Tuesday 12 August 2014

History

Framingham, sited on the ancient trail known as the Old Connecticut Path, was first settled when John Stone settled on the west bank of the Sudbury River in 1647. In 1660, Thomas Danforth, an official of the Bay Colony, formerly of Framlingham, Suffolk, received a grant of land at "Danforth's Farms" and began to accumulate over 15,000 acres (100 km2). He strenuously resisted petitions for incorporation of the town, which was officially incorporated in 1700, following his death the previous year. Why the "L" was dropped from the new town's name is not known. The first church was organized in 1701, the first teacher was hired in 1706, and the first permanent schoolhouse in 1716.

On February 22, 1775, the British general Thomas Gage sent two officers and an enlisted man out of Boston to survey the route to Worcester, Massachusetts. In Framingham those spies stopped at Buckminster's Tavern. They watched the town militia muster outside the building, impressed with the men's numbers but not their discipline. Though "the whole company" came into the tavern after their drill, the officers managed to remain undetected and continued on their mission the next day.[4] Gage did not order a march along that route, instead ordering troops to Concord, Massachusetts on April 18–19. Framingham sent two militia companies totaling about 130 men into the Battles of Lexington and Concord that followed; one of those men was wounded.[5]

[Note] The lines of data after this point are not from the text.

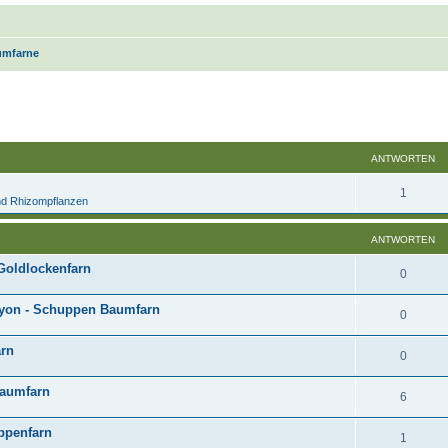
umfarne
Suche
ANTWORTEN
1
und Rhizompflanzen
ANTWORTEN
Goldlockenfarn
0
Tryon - Schuppen Baumfarn
0
arn
0
Baumfarn
6
ippenfarn
1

In the years prior to the American Civil War, Framingham was an annual gathering-spot for members of the abolitionist movement. Each Independence Day from 1854 to 1865, the Massachusetts Anti-Slavery Society held a rally in a picnic area called Harmony Grove near what is now downtown Framingham. At the 1854 rally, William Lloyd Garrison burned copies of the Fugitive Slave Law of 1850, judicial decisions enforcing it, and the United States Constitution. Other prominent abolitionists present that day included William Cooper Nell, Sojourner Truth, Wendell Phillips, Lucy Stone, and Henry David Thoreau.[6]